PROBLEM DETAILS ▸
Where the records below have a line with "octane", that line is to be copied.

EXERCISE INPUTS ▸
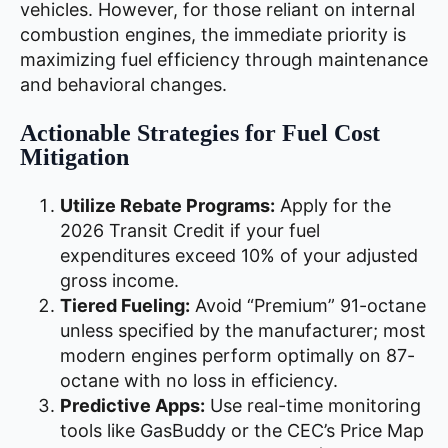
vehicles. However, for those reliant on internal
combustion engines, the immediate priority is
maximizing fuel efficiency through maintenance
and behavioral changes.
Actionable Strategies for Fuel Cost
Mitigation
Utilize Rebate Programs:
Apply for the
2026 Transit Credit if your fuel
expenditures exceed 10% of your adjusted
gross income.
Tiered Fueling:
Avoid “Premium” 91-octane
unless specified by the manufacturer; most
modern engines perform optimally on 87-
octane with no loss in efficiency.
Predictive Apps:
Use real-time monitoring
tools like GasBuddy or the CEC’s Price Map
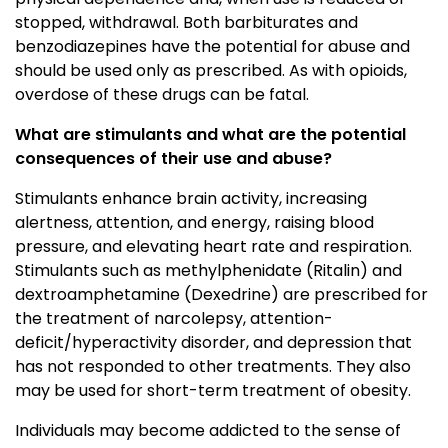
stopped, withdrawal. Both barbiturates and
benzodiazepines have the potential for abuse and
should be used only as prescribed. As with opioids,
overdose of these drugs can be fatal.
What are stimulants and what are the potential
consequences of their use and abuse?
Stimulants enhance brain activity, increasing
alertness, attention, and energy, raising blood
pressure, and elevating heart rate and respiration.
Stimulants such as methylphenidate (Ritalin) and
dextroamphetamine (Dexedrine) are prescribed for
the treatment of narcolepsy, attention-
deficit/hyperactivity disorder, and depression that
has not responded to other treatments. They also
may be used for short-term treatment of obesity.
Individuals may become addicted to the sense of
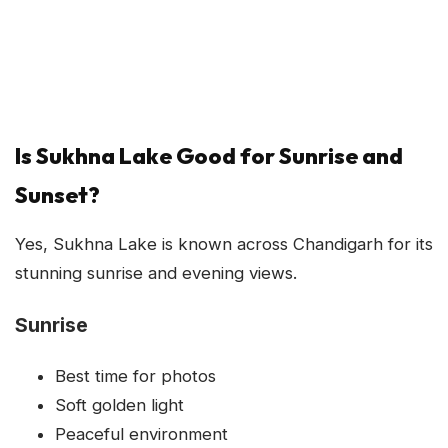
Is Sukhna Lake Good for Sunrise and
Sunset?
Yes, Sukhna Lake is known across Chandigarh for its
stunning sunrise and evening views.
Sunrise
Best time for photos
Soft golden light
Peaceful environment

EXERCISE SOLUTION ▸
Avoid “Premium” 91-octane
octane with no loss in efficiency.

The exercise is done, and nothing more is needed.